A Brief History of the Future
by Jacques Attali
Arcade Publishing HK$200
Arthur Wing Pinero famously said that the future was only 'the past again, entered through another gate'. Jacques Attali, author and former adviser to French president Francois Mitterrand, is hoping to prove the truth of this maxim. In his latest offering, A Brief History of the Future (a best-seller in France), he seeks to predict the course of the 21st century armed only with a 19th-century Marxist philosophy.
Attali believes human history is charting a 'single, stubborn' path towards a final destination. No prizes for guessing that the endpoint is global and benevolent communist government. Unlike other Marxists, however, Attali is not afraid of putting a date on the collapse of capitalism: in about 2035, he says, not only will the American empire begin to collapse, so too will all nation states.
Attali first surveys 800 years of capitalism to uncover the 'iron-clad' laws of history that condemn it to this future collapse. Global capitalism has evolved through nine successive stages, each with its own capital city and distinct technology. But whether it is dealing with Bruges in the 13th century, or contemporary Los Angeles, Attali's account is largely the same.

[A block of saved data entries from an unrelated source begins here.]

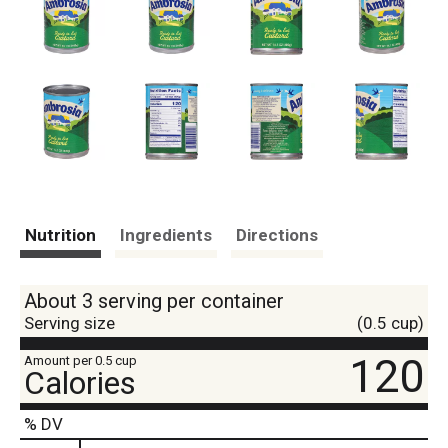
Nutrition
Ingredients
Directions
About 3 serving per container
Serving size
(0.5 cup)
120
Amount per 0.5 cup
Calories
% DV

Typical of this is his highly misleading analysis of the Golden Age of Dutch capitalism in the 17th and 18th centuries. He describes Amsterdam during this period as a city where the working classes feel alienated and 'public life is sumptuous'. In fact, Dutch public life then was informed by strict Calvinism, which condemned ostentation. The Netherlands also had a system of social support that was the envy of the rest of Europe.